Повисло молчание, которое, казалось, никогда не закончится. Все затаили дыхание. Трейси молилась, чтобы время обратилось вспять. Но этого не произошло. Она потянулась и взяла за руку Холли, крепкие пальцы которой переплелись с ее собственными пальцами, и на каком-то подсознательном уровне это принесло ей мгновенное утешение. Взглянув на Холли, она увидела, как та кивнула ей, будто говоря: «Спокойно. Держись. Все в порядке». Глаза Холли метались от Кэмми к Оливии и обратно. Трейси отвернулась, уставившись на бесконечную и однообразную поверхность океана. Казалось, бирюзовые гребешки волн с издевкой подмигивают ей.

— Ты моя мать?— наконец спросила Кэмми, выдохнув эти слова, будто она задерживала дыхание, погрузившись под воду. — Ты... ты — моя настоящая мать?

— А ты не догадывалась? — усмехнулась Оливия. — Вероятно, ты не отличаешься утонченностью восприятия. Зато красавица. К тому же мозговитая и талантливая.

Кэмми в упор посмотрела на Трейси.

— Ты давным-давно должна была рассказать мне об этом. Я столько раз у тебя спрашивала, но ты так ничего и не сказала...

— Она заставила меня поклясться. Это было ее условие. — Трейси выглядела совершенно несчастной.

— И ты послушала ее, решив держать меня в неведении. Я подозревала, мам. Тебе об этом известно? Я думала об этом. Я только не могла в это поверить. Итак, Оливия, означает ли это, что отныне я — юная графиня Монтефалько? Положено ли мне большое наследство и машина? Мне, к слову, нравится «Альфа-Ромео»...

— Боюсь, что нет, дорогая. Когда я отдала тебя, твоей матерью стала учительница физкультуры, а твоим отцом — человек, который проектирует фабрики и другие строительные объекты. Юридически ты Кайл. Кэмми Кайл. Звучит, как кличка.

Она потянулась к бутылке с красным вином и принялась ее откупоривать. Рука Холли, быстрая, как змея, выхватила у нее бутылку. Оливия пожала плечами.

— Не то чтобы я не жалела об этом решении. Тебе определенно... было бы лучше со мной. Но когда мне было двадцать лет, я не знала, что меня ожидает.

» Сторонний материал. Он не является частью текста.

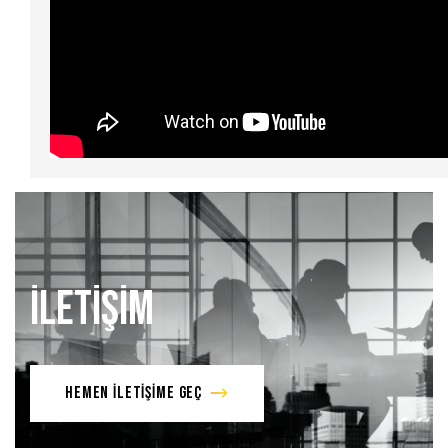
İLETİŞİM
HEMEN İLETİŞİME GEÇ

К тому же мы думали, что Трейси никогда не сможет иметь детей из-за аборта.

— Какого аборта, мам?

— Это была внематочная беременность, Кэмми. Мы с папой как раз собирались пожениться, но я потеряла этого ребенка.

— Как видишь, — продолжала Оливия, — с моей стороны было бы верхом жестокости изменить своему слову. Но затем на свет появился старина Тедди! Не правда ли, они с мамой похожи как две капли воды? И не потому ли (всякое ведь может быть) вы с Трейси не ладите?

Кэмми переводила взгляд с одной женщины на другую.

— Я не думала, что это имеет какое-нибудь значение.

— Потому что это действительно не имеет значения, Кэмми! — воскликнула Трейси. — Я клала компрессы тебе на лоб, когда у тебя была высокая температура. Именно я научила тебя ходить и читать. Папа заметил, что у тебя талант к математике. Тед обожает тебя. Ты знаешь, что...

— Но я совсем не тот человек, которым себя считала...

— Ты же знала, что мы тебя удочерили, — взмолилась Трейси. — И ты понимала, что именно по этой причине мы любили тебя еще сильнее.

— Я не знала, что я дочь главной городской шлюхи, — с горечью сказала Кэмми. — Должно быть, ты переживала, не проснутся ли во мне ее гены, мама. Вот почему ты так обо мне беспокоилась.

— Кэмми, пожалуйста... Я беспокоюсь о тебе, потому что ты мой ребенок. — Трейси совсем потеряла самообладание, ее трясло. — Ты — моя душа.

Кэмми поднялась по лестнице, вошла в свою каюту и закрыла дверь. Трейси бросилась за ней и подергала ручку. Дверь была заперта.

— Что с тобой? Зачем ты причиняешь столько боли нам обеим? — наклонившись над лестницей, закричала Трейси, зло глядя на Оливию.

— Я хотела подарить ей надежду. Я хотела сообщить ей, что с возрастом необязательно превращаться в швабру, обвязанную посередине подушкой.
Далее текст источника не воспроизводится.